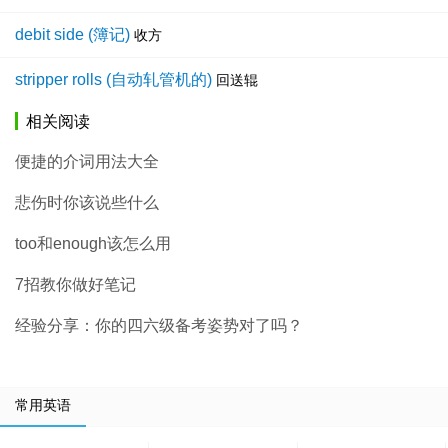
debit side (簿记)
收方
stripper rolls (自动轧管机的)
回送辊
相关阅读
便捷的介词用法大全
悲伤时你该说些什么
too和enough该怎么用
7招教你做好笔记
经验分享：你的四六级备考姿势对了吗？
常用英语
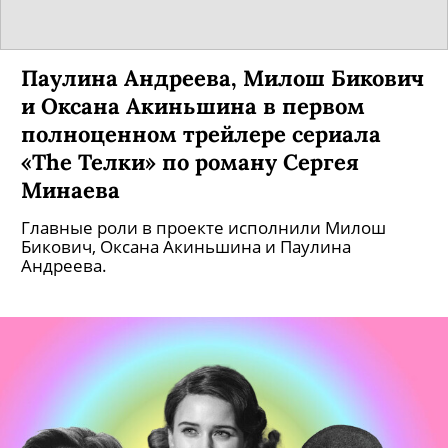
Паулина Андреева, Милош Бикович
и Оксана Акиньшина в первом
полноценном трейлере сериала
«The Телки» по роману Сергея
Минаева
Главные роли в проекте исполнили Милош
Бикович, Оксана Акиньшина и Паулина
Андреева.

────────────────

— Task to carry out —
Your task is to copy each line of the data above that holds "Бикович".

— Solution for this exercise —
Паулина Андреева, Милош Бикович
Бикович, Оксана Акиньшина и Паулина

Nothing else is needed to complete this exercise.